Vincent et Jérémy Dravet sur les montagnes du Pérou. — The Biking Bros'Heart
  • Le duo, qui s'est élancé en 2017, vient d'arriver à Ushuaia, sa destination finale.
  • Ils ont traversé le continent américain du nord au sud à la force des mollets.
  • Leur projet vise à récolter des fonds pour soigner des enfants souffrant de malformations cardiaques.

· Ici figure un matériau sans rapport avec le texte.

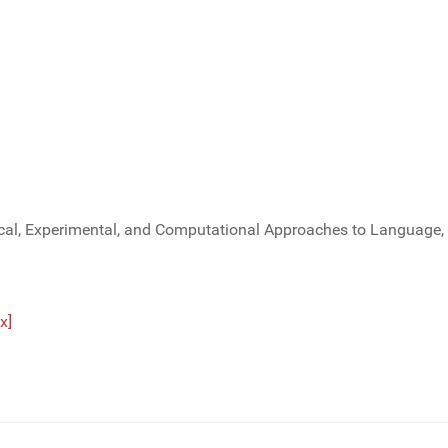
al, Experimental, and Computational Approaches to Language, 
x]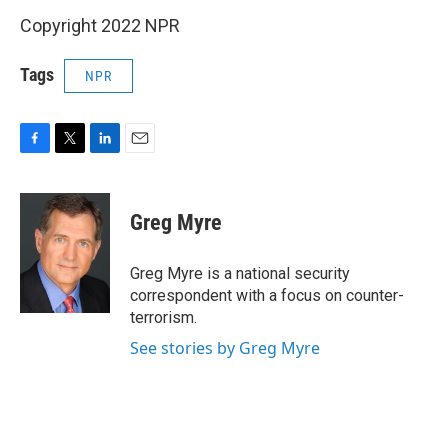
Copyright 2022 NPR
Tags
NPR
F
T
L
E
a
w
i
m
c
i
n
a
e
t
k
i
Greg Myre
b
t
e
l
o
e
d
o
r
I
Greg Myre is a national security
k
n
correspondent with a focus on counter-
terrorism.
See stories by Greg Myre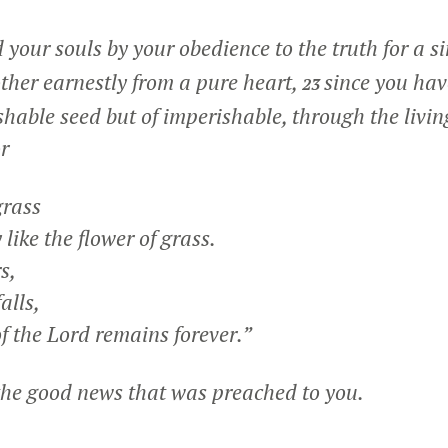
 your souls by your obedience to the truth for a s
other earnestly from a pure heart,
since you hav
23
ishable seed but of imperishable, through the livi
or
grass
like the flower of grass.
s,
alls,
f the Lord remains forever.”
the good news that was preached to you.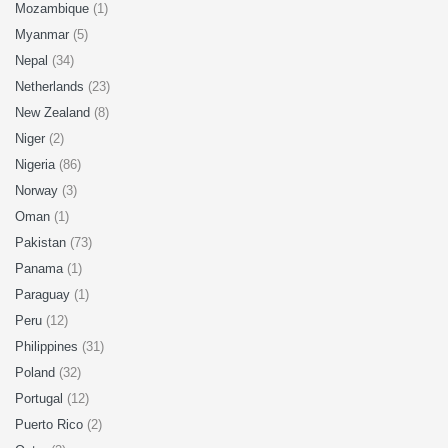
Mozambique
(1)
Myanmar
(5)
Nepal
(34)
Netherlands
(23)
New Zealand
(8)
Niger
(2)
Nigeria
(86)
Norway
(3)
Oman
(1)
Pakistan
(73)
Panama
(1)
Paraguay
(1)
Peru
(12)
Philippines
(31)
Poland
(32)
Portugal
(12)
Puerto Rico
(2)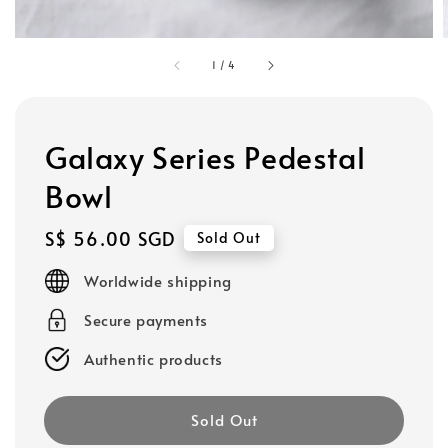
1
/
4
Galaxy Series Pedestal
Bowl
Regular
S$ 56.00 SGD
Sold Out
price
Worldwide shipping
Secure payments
Authentic products
Sold Out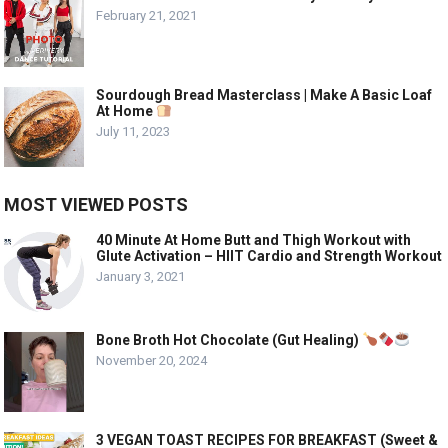
February 21, 2021
Sourdough Bread Masterclass | Make A Basic Loaf
At Home
July 11, 2023
MOST VIEWED POSTS
40 Minute At Home Butt and Thigh Workout with
Glute Activation – HIIT Cardio and Strength Workout
January 3, 2021
Bone Broth Hot Chocolate (Gut Healing)
November 20, 2024
3 VEGAN TOAST RECIPES FOR BREAKFAST (Sweet &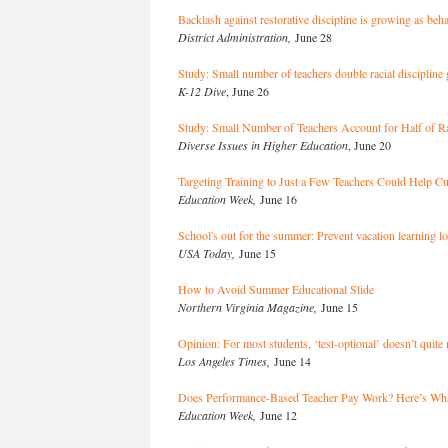
Backlash against restorative discipline is growing as be
District Administration,
June 28
Study: Small number of teachers double racial discipline
K-12 Dive
, June 26
Study: Small Number of Teachers Account for Half of Rac
Diverse Issues in Higher Education
, June 20
Targeting Training to Just a Few Teachers Could Help Cu
Education Week,
June 16
School's out for the summer: Prevent vacation learning lo
USA Today,
June 15
How to Avoid Summer Educational Slide
Northern Virginia Magazine,
June 15
Opinion: For most students, ‘test-optional’ doesn’t quite 
Los Angeles Times,
June 14
Does Performance-Based Teacher Pay Work? Here’s Wha
Education Week,
June 12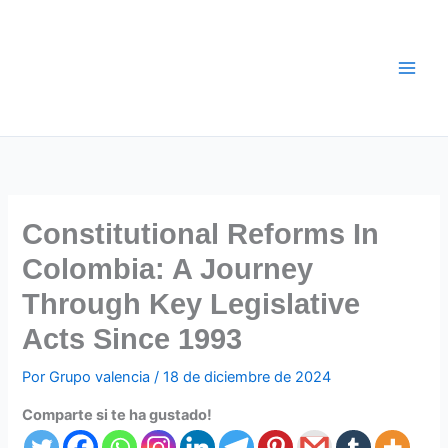
Ir
al
contenido
Constitutional Reforms In
Colombia: A Journey
Through Key Legislative
Acts Since 1993
Por
Grupo valencia
/
18 de diciembre de 2024
Comparte si te ha gustado!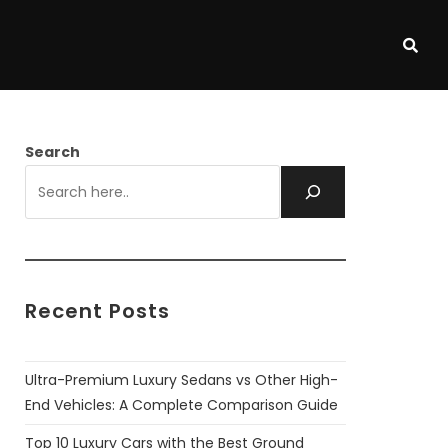
Search
Recent Posts
Ultra-Premium Luxury Sedans vs Other High-
End Vehicles: A Complete Comparison Guide
Top 10 Luxury Cars with the Best Ground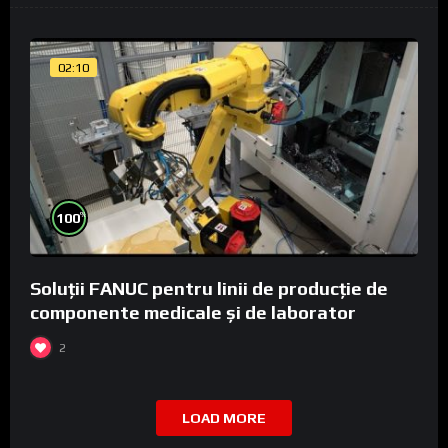
02:10
%
100
Soluții FANUC pentru linii de producție de
componente medicale și de laborator
2
LOAD MORE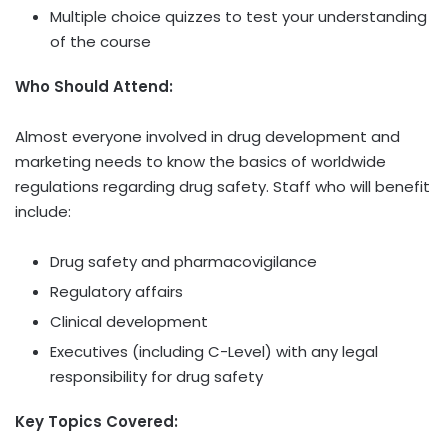
Multiple choice quizzes to test your understanding
of the course
Who Should Attend:
Almost everyone involved in drug development and
marketing needs to know the basics of worldwide
regulations regarding drug safety. Staff who will benefit
include:
Drug safety and pharmacovigilance
Regulatory affairs
Clinical development
Executives (including C-Level) with any legal
responsibility for drug safety
Key Topics Covered: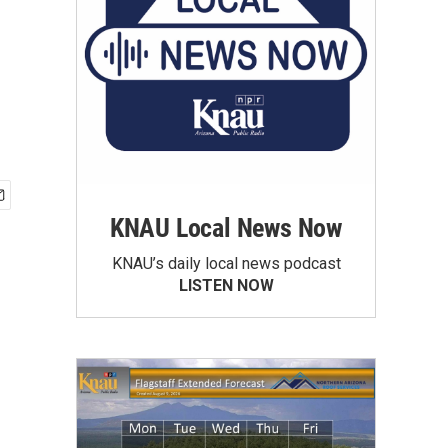
KNAU Local News Now
KNAU’s daily local news podcast
LISTEN NOW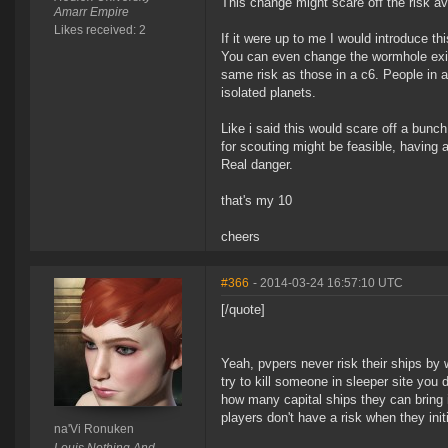
This change might scare off the risk a
Amarr Empire
Likes received: 2
If it were up to me I would introduce th
You can even change the wormhole exit 
same risk as those in a c6. People in a
isolated planets.
Like i said this would scare off a bun
for scouting might be feasible, having a
Real danger.
that's my 10
cheers
#366
- 2014-03-24 16:57:10 UTC
[/quote]
Yeah, pvpers never risk their ships by 
try to kill someone in sleeper site yo
how many capital ships they can bring i
players don't have a risk when they initi
na'Vi Ronuken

Mission accomplie ! Deux ans après leur départ de Québec (Canada), Vincent et Jérémy Dravet, deux frères âgés de 26 et 27 ans originaires de Sautron, près de Nantes, ont rallié samedi Ushuaia (Argentine), la ville la plus au sud du continent américain. Au total, ils auront traversé 15 pays et parcouru 32.000 kilomètres. A vélo. Car c’est bien à la force des mollets, en transportant leur matériel de bivouac, qu’ils ont réalisé ce « défi sportif et solidaire » au profit de l’association Mécénat Chirurgie Cardiaque. Grâce à leur mobilisation, 32.500 euros ont été récoltés durant le voyage. Un euro par kilomètre, autre objectif atteint. Pour 20 Minutes, ils racontent leur aventure.

L’arrivée finale à Ushuaia. « Ça a été une grande émotion. Ushuaia, c’est un soulagement, un aboutissement, ça représente tout. Deux ans qu’on n’a que ça en tête ! En plus, on a fini accompagné de quatre cyclotouristes. C’était un beau moment de joie collective. Ça symbolise les magnifiques rencontres qu’on a pu faire. Dimanche, on s’est réveillé en se disant que, pour la première fois, on n’avait pas à rouler, ça fait bizarre. »

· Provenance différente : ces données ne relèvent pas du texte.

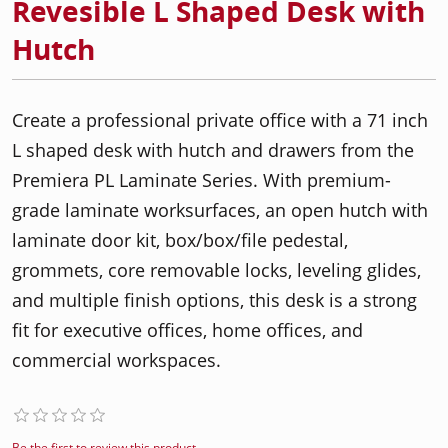
Revesible L Shaped Desk with
Hutch
Create a professional private office with a 71 inch
L shaped desk with hutch and drawers from the
Premiera PL Laminate Series. With premium-
grade laminate worksurfaces, an open hutch with
laminate door kit, box/box/file pedestal,
grommets, core removable locks, leveling glides,
and multiple finish options, this desk is a strong
fit for executive offices, home offices, and
commercial workspaces.
Be the first to review this product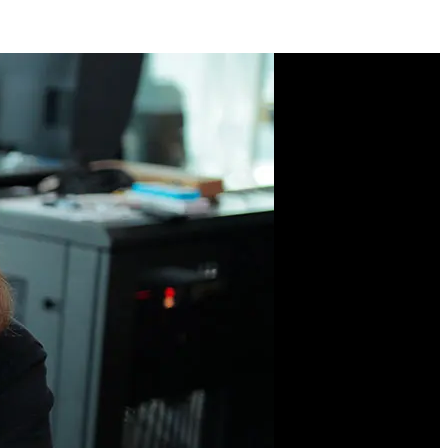
Course Description
Looking to practice your
CSS skills? Work through
five distinct projects to
practice writing semantic
HTML, mobile-first
designs, media queries,
and CSS layout
techniques. You'll
leverage CSS variables,
flexbox and grid,
inheritance, and
responsive design
strategies for supporting
multiple device form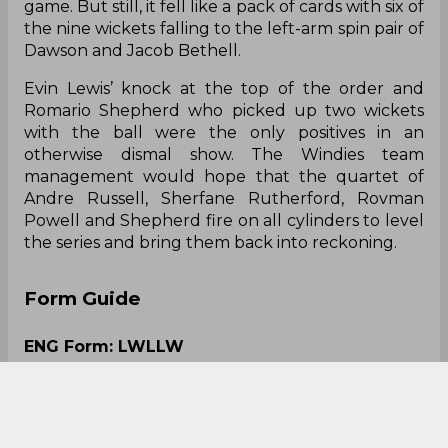
game. But still, it fell like a pack of cards with six of
the nine wickets falling to the left-arm spin pair of
Dawson and Jacob Bethell.
Evin Lewis’ knock at the top of the order and
Romario Shepherd who picked up two wickets
with the ball were the only positives in an
otherwise dismal show. The Windies team
management would hope that the quartet of
Andre Russell, Sherfane Rutherford, Rovman
Powell and Shepherd fire on all cylinders to level
the series and bring them back into reckoning.
Form Guide
ENG Form: LWLLW
WI Form: NRLLLL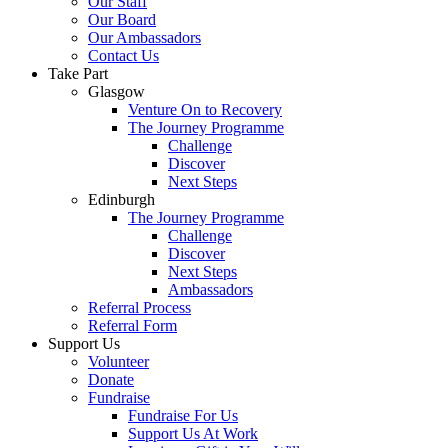
Our Staff
Our Board
Our Ambassadors
Contact Us
Take Part
Glasgow
Venture On to Recovery
The Journey Programme
Challenge
Discover
Next Steps
Edinburgh
The Journey Programme
Challenge
Discover
Next Steps
Ambassadors
Referral Process
Referral Form
Support Us
Volunteer
Donate
Fundraise
Fundraise For Us
Support Us At Work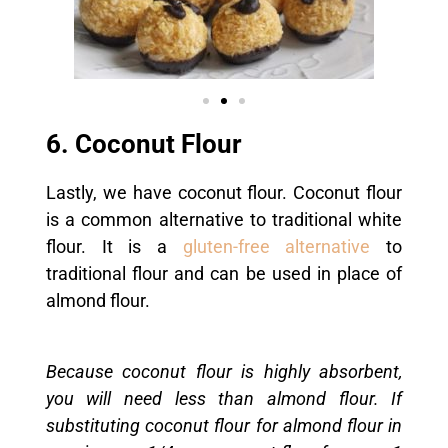
6. Coconut Flour
Lastly, we have coconut flour. Coconut flour
is a common alternative to traditional white
flour. It is a
gluten-free alternative
to
traditional flour and can be used in place of
almond flour.
Because coconut flour is highly absorbent,
you will need less than almond flour. If
substituting coconut flour for almond flour in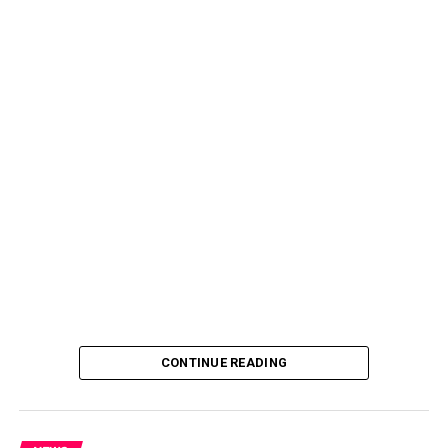
CONTINUE READING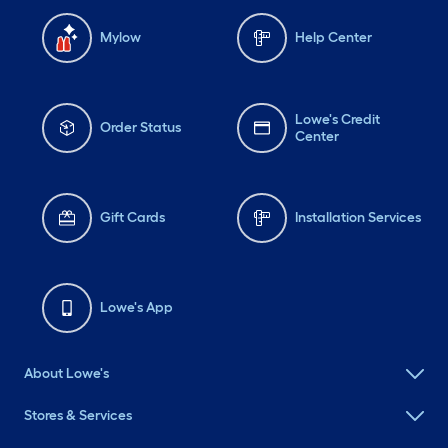
Mylow
Help Center
Lowe's Credit
Order Status
Center
Gift Cards
Installation Services
Lowe's App
About Lowe's
Stores & Services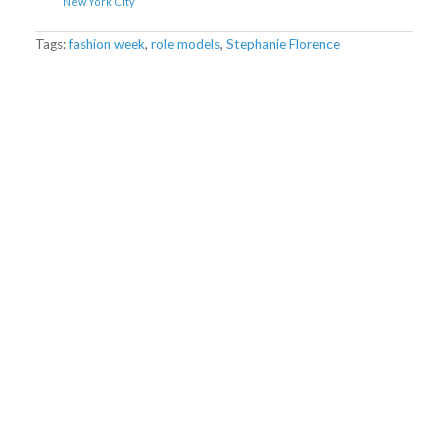
New York City
Tags:
fashion week
,
role models
,
Stephanie Florence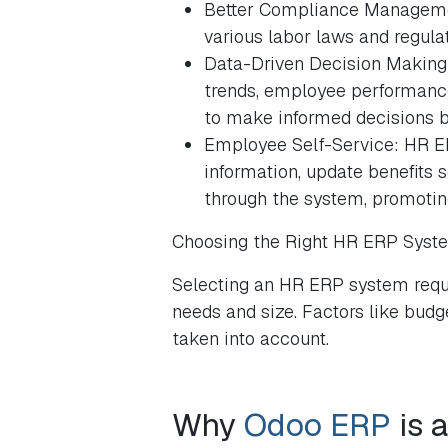
Better Compliance Manageme
various labor laws and regulat
Data-Driven Decision Making:
trends, employee performance,
to make informed decisions b
Employee Self-Service: HR E
information, update benefits 
through the system, promoting
Choosing the Right HR ERP Syst
Selecting an HR ERP system requi
needs and size. Factors like budget
taken into account.
Why
Odoo ERP
is 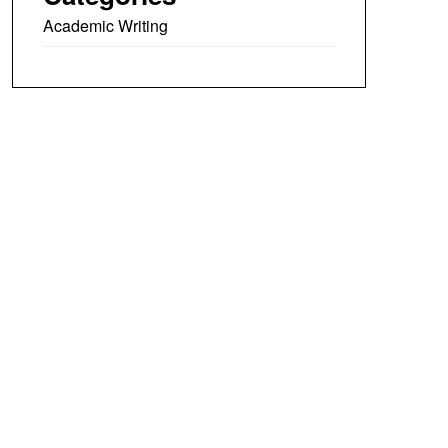
Academic Writing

Les meilleurs souvenirs. « Les plus beaux paysages étaient peut-être au sud-Lipez, en Bolivie. C’est comme un immense désert à 4.500 m d’altitude, on avait l’impression d’être sur une autre planète ! On a aussi assisté à une éruption volcanique de nuit, au Guatemala, très impressionnant. En Patagonie, on a traversé des paysages avec beaucoup d’eau, beaucoup de cascades, des glaciers. Ça fait prendre conscience de la fragilité de notre planète. On retient également les innombrables animaux croisés en chemin. En particulier des dauphins et baleines aperçus depuis la rive au Chili. »

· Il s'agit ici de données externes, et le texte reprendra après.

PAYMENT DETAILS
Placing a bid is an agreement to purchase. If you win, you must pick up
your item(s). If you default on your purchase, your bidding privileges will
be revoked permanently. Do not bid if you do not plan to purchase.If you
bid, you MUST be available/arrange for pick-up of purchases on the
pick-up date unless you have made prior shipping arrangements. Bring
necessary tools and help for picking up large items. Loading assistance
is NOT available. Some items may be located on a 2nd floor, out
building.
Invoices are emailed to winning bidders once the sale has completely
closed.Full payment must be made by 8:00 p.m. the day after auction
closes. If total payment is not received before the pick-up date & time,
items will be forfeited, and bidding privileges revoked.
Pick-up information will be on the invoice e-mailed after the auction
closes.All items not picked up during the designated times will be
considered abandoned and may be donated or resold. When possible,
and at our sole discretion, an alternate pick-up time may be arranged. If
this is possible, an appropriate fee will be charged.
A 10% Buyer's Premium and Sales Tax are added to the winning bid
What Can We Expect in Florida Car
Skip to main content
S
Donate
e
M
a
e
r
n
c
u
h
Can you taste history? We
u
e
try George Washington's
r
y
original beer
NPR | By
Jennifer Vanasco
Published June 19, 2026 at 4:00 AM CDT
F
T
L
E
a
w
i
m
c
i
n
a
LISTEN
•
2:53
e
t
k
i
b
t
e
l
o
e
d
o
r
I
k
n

Vincent et Jérémy Dravet sont arrivés à Ushuaia samedi.
Vincent et Jérémy Dravet sont arrivés à Ushuaia samedi. - The Biking Bros'Heart

Les rencontres. « On a passé pas mal de nuits chez des particuliers, notamment grâce à des sites Internet d’entraide entre cyclotouristes. On faisait des petits plats français pour les remercier. Au Mexique, on a été accueilli une semaine chez une famille à Durango. Ça nous a ouvert les yeux. Il y a eu beaucoup de rencontres spontanées ensuite. On a dormi dans des casernes de pompier, chez la police, dans des écoles, des églises… En demandant l’hospitalité, on nous ouvrait facilement des portes. »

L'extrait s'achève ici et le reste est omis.